YOU!
By Sorraya
- 683 reads
I've always felt a bit different, but was told by everyone that it was just a phase. That was five years' ago, I'm fourteen now and nothing has changed, only now I'm being told it's a teenage phase. Who are they to decide how I feel, and what's going on inside my body? I feel like a stranger in this body, I always have done ever since I was a little. It's like I'm walking around in a permanent state of limbo. The thing is I have no idea what's wrong with me, I just know this female body I was born with doesn’t belong to me. When I was at primary school, my mum would dress me up in hideous pastel colours, and put ribbons in my hair, all of which were deemed normal attire for a girl. I would put up as much resistance as possible, which always proved futile. As I got older I retaliated even more until my mum eventually gave in and let me dress the way I wanted. That was the day I was re born and became a boy. No one can ever really know what it feels like to be trapped in your own skin. No one knows how it feels to slowly suffocate. I know deep down people think I'll grow out of it, but when will they understand that this isn't a phase, this is who I am meant to be. My teachers at school appease me, but I notice how they look at me with their furtive glances, afraid to say the wrong thing. I have no one to talk to about this, I mean really open up and talk to. They put me in touch with the school counsellor but she just loves the sound of her own voice. It's all well and good people trying to support me, but I feel as if no one knows what to do with me. My mum tries her best, but I see the sadness in her eyes as she knows she's lost her little girl. My dad who ironically always longed for a son, can't even look me in the eye. Never have I felt so alone.
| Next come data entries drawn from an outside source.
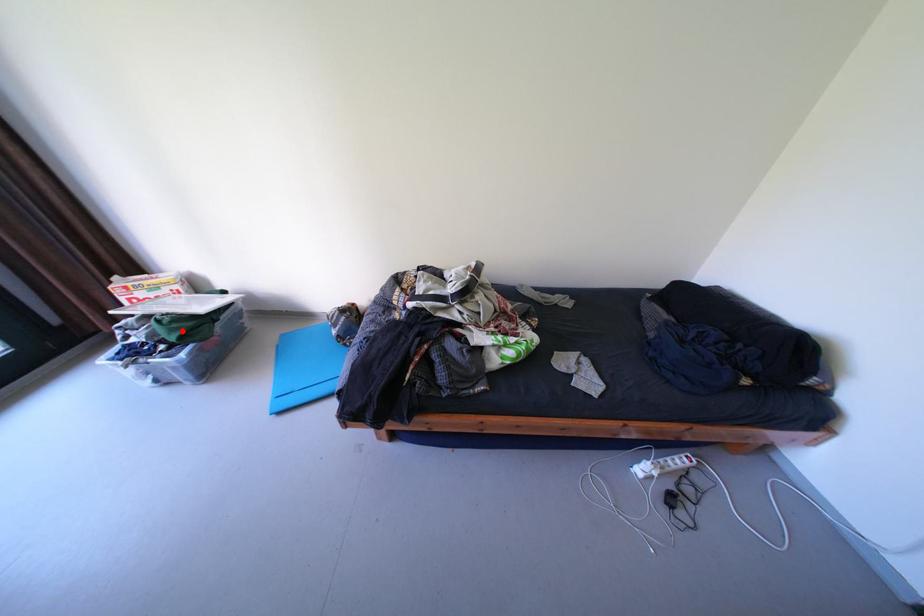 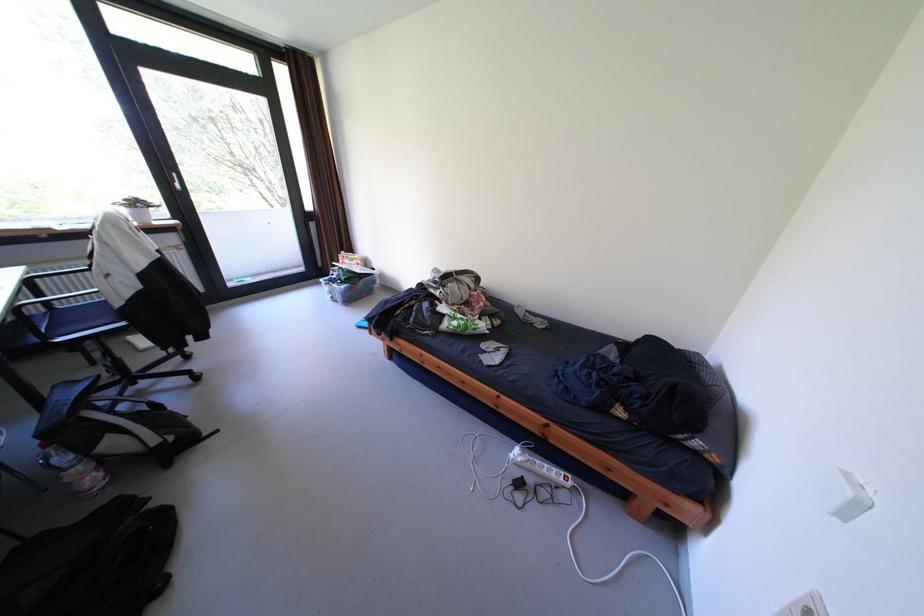 Where in the second image is the point corresponding to the highlighted location from the first image?

(355, 275) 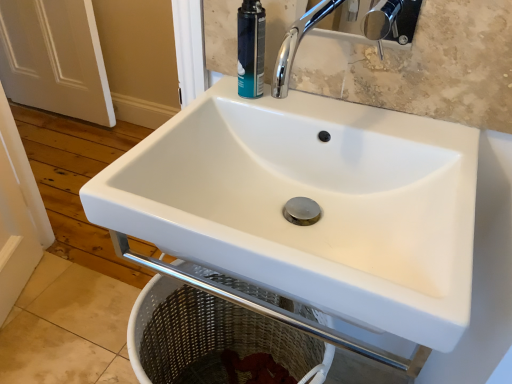 Question: Is white ceramic sink at center oriented away from teal matte shaving cream can at upper center?

Choices:
 (A) no
 (B) yes

Answer: (A)

Question: From the image's perspective, is white ceramic sink at center below teal matte shaving cream can at upper center?

Choices:
 (A) yes
 (B) no

Answer: (A)

Question: Does white ceramic sink at center have a greater height compared to teal matte shaving cream can at upper center?

Choices:
 (A) no
 (B) yes

Answer: (B)

Question: Is white ceramic sink at center bigger than teal matte shaving cream can at upper center?

Choices:
 (A) no
 (B) yes

Answer: (B)

Question: From a real-world perspective, is white ceramic sink at center below teal matte shaving cream can at upper center?

Choices:
 (A) yes
 (B) no

Answer: (A)

Question: From a real-world perspective, relative to teal matte shaving cream can at upper center, is white matte door at left vertically above or below?

Choices:
 (A) below
 (B) above

Answer: (A)

Question: Considering the positions of point (22, 84) and point (241, 26), is point (22, 84) closer or farther from the camera than point (241, 26)?

Choices:
 (A) closer
 (B) farther

Answer: (B)

Question: In terms of height, does white matte door at left look taller or shorter compared to teal matte shaving cream can at upper center?

Choices:
 (A) short
 (B) tall

Answer: (B)

Question: From the image's perspective, relative to teal matte shaving cream can at upper center, is white matte door at left above or below?

Choices:
 (A) below
 (B) above

Answer: (B)

Question: Considering their positions, is white matte door at left located in front of or behind white ceramic sink at center?

Choices:
 (A) behind
 (B) front

Answer: (A)

Question: Is white matte door at left to the left or to the right of white ceramic sink at center in the image?

Choices:
 (A) right
 (B) left

Answer: (B)

Question: Considering the positions of white matte door at left and white ceramic sink at center in the image, is white matte door at left bigger or smaller than white ceramic sink at center?

Choices:
 (A) small
 (B) big

Answer: (A)

Question: Looking at their shapes, would you say white matte door at left is wider or thinner than white ceramic sink at center?

Choices:
 (A) thin
 (B) wide

Answer: (A)

Question: Is teal matte shaving cream can at upper center spatially inside white matte door at left, or outside of it?

Choices:
 (A) outside
 (B) inside

Answer: (A)

Question: Is point (245, 11) positioned closer to the camera than point (35, 67)?

Choices:
 (A) closer
 (B) farther

Answer: (A) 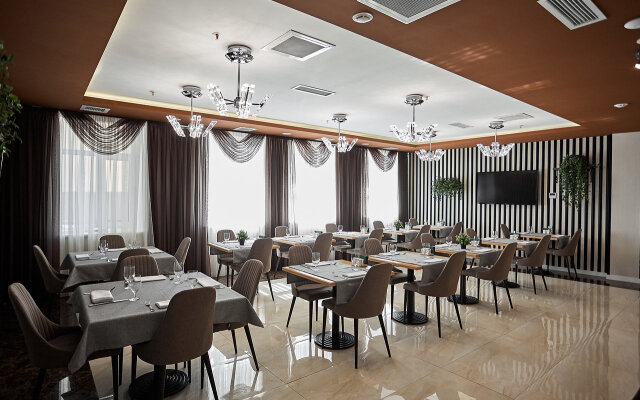 The image size is (640, 400). What are the coordinates of `emergency water sprinkles` in the screenshot? It's located at [x=216, y=31], [x=150, y=93], [x=328, y=120], [x=521, y=126], [x=426, y=94]. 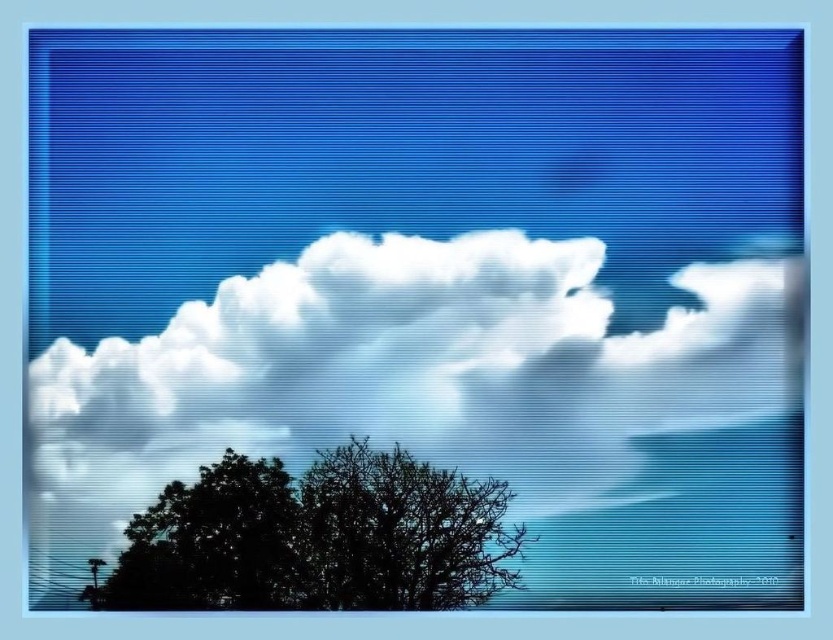 Based on the scene description, which silhouette leafy tree is wider between the silhouette leafy tree at lower center and the silhouette leafy tree at lower left?

The silhouette leafy tree at lower center might be wider than the silhouette leafy tree at lower left.

In the scene shown: You are standing at the origin point in the image and want to reach the point at the bottom right corner. There are two points in your path, point (427, 525) and point (242, 600). Which point is closer to your starting position?

Point (242, 600) is closer to the origin since it has a smaller distance from the starting point compared to point (427, 525).

You are an artist trying to paint the scene. You want to ensure the white fluffy cloud at upper center and the silhouette leafy tree at lower left are proportionally accurate. Which object should you paint larger?

The white fluffy cloud at upper center should be painted larger since it has a larger size compared to the silhouette leafy tree at lower left according to the description. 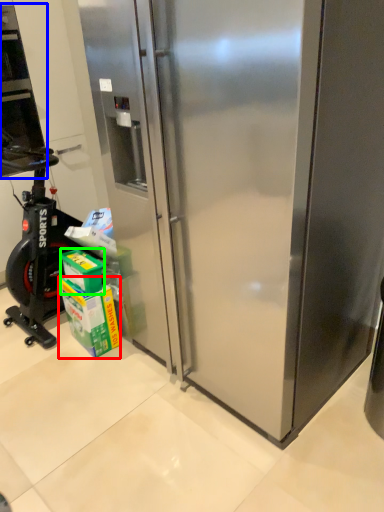 Question: Which object is positioned closest to carton (highlighted by a red box)? Select from home appliance (highlighted by a blue box) and box (highlighted by a green box).

Choices:
 (A) home appliance
 (B) box

Answer: (B) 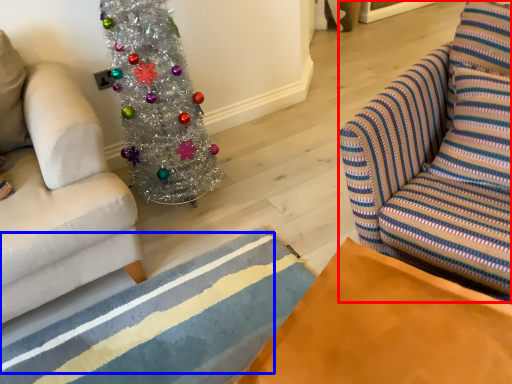 Question: Which point is further to the camera, swivel chair (highlighted by a red box) or stripe (highlighted by a blue box)?

Choices:
 (A) swivel chair
 (B) stripe

Answer: (B) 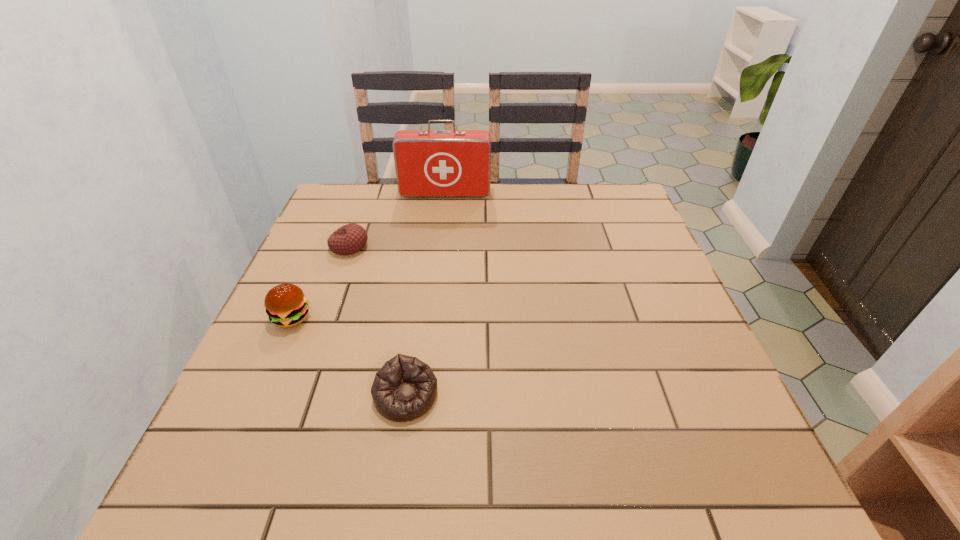 The image size is (960, 540). I want to click on vacant space situated 0.050m on the right of the third nearest object, so click(x=388, y=246).

Locate an element on the screen. The image size is (960, 540). free space located 0.350m on the right of the nearer beanbag is located at coordinates (625, 395).

What are the coordinates of `object that is at the far edge` in the screenshot? It's located at (429, 163).

You are a GUI agent. You are given a task and a screenshot of the screen. Output one action in this format:
    pyautogui.click(x=<x>, y=<y>)
    Task: Click on the hamburger situated at the left edge
    
    Given the screenshot: What is the action you would take?
    pyautogui.click(x=286, y=305)

You are a GUI agent. You are given a task and a screenshot of the screen. Output one action in this format:
    pyautogui.click(x=<x>, y=<y>)
    Task: Click on the beanbag that is positioned at the left edge
    
    Given the screenshot: What is the action you would take?
    pyautogui.click(x=350, y=238)

I want to click on vacant space at the far edge of the desktop, so click(x=517, y=219).

In the image, there is a desktop. At what (x,y) coordinates should I click in order to perform the action: click on free space at the near edge. Please return your answer as a coordinate pair (x, y). Image resolution: width=960 pixels, height=540 pixels. Looking at the image, I should click on (335, 508).

Where is `vacant area at the left edge of the desktop`? The height and width of the screenshot is (540, 960). vacant area at the left edge of the desktop is located at coordinates (316, 272).

Identify the location of vacant area at the right edge of the desktop. The width and height of the screenshot is (960, 540). (607, 285).

This screenshot has height=540, width=960. In the image, there is a desktop. What are the coordinates of `vacant space at the far left corner` in the screenshot? It's located at (363, 205). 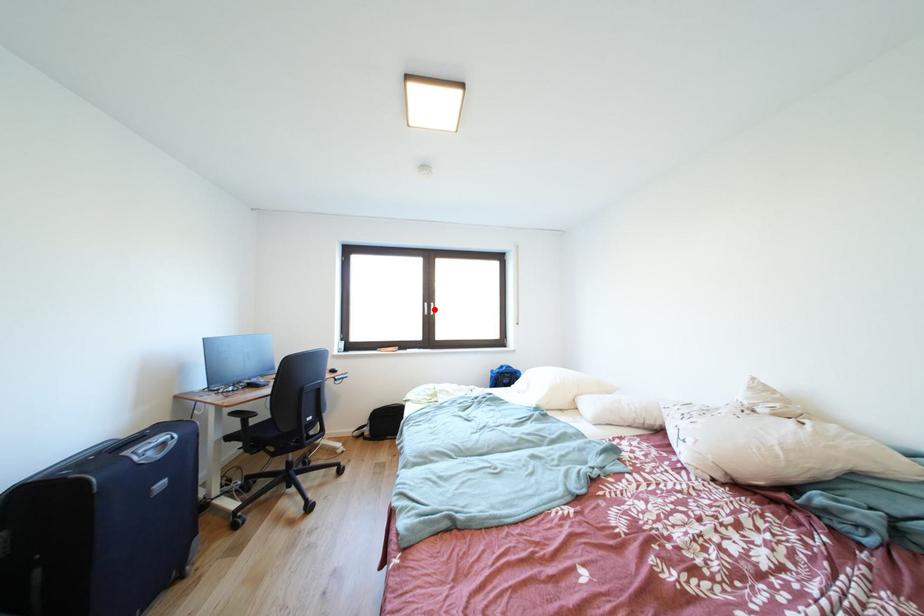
A couple of days later I noticed an elderly lady staring at me as I was waiting for a bus. I don't know why, but old people seem to get away with being rude, they don't seem to care who they offend. I could tell she was trying to work out whether I was a boy or a girl, her stare burned a hole through my skin. At that point I just wanted the ground to swallow me up, and save me from all this turmoil. When the bus eventually arrived, I went straight up the top deck as usual. I noticed a group of boys from my school sitting at the back. They're much older than me, possibly in year 9 or 10, they were quite intimidating. As soon as they noticed me they cut short their conversation and warily stared at me. The top of the bus was empty, except for a young woman who was chatting away on her phone, oblivious to her surroundings. The boys presence makes me feel a little anxious, suddenly I regret sitting upstairs. One of them in particular was looking at me with such disdain, he must be the ring leader. The woman got up to get off at the next stop, she was still on the phone so I doubt she even knew I was sat right behind her. The ring leader started wolf whistling at her as she walked past them. She gestured to him with her middle finger before getting off the bus, flicking her hair as she did so. I couldn’t help but laugh out loud, knowing she'd humiliated him in front of his mates.They were getting off at the next stop, thank goodness. As they walked past me, one of them came right up to my face, his breath stank of cigarettes. “Did you find that amusing you little freak?” I ignored him, and tried not to show my fear. Before he left, he gave me a sharp punch in my side and ran down the stairs laughing, followed by the rest of his minions. My side felt like it was stinging, he had punched me quite hard. It was only when I stood up to get off the bus that I noticed a pool of blood on the floor. I followed the trail and noticed it had come from my seat. I stood there in total disbelief realising that I'd been stabbed. It's such a surreal feeling seeing blood everywhere, knowing it had come from my body. If I don’t get help soon then I'll die. I see a body slumped on the floor, a young boy around my age has passed out.
It's only then that I realise that I'm dead.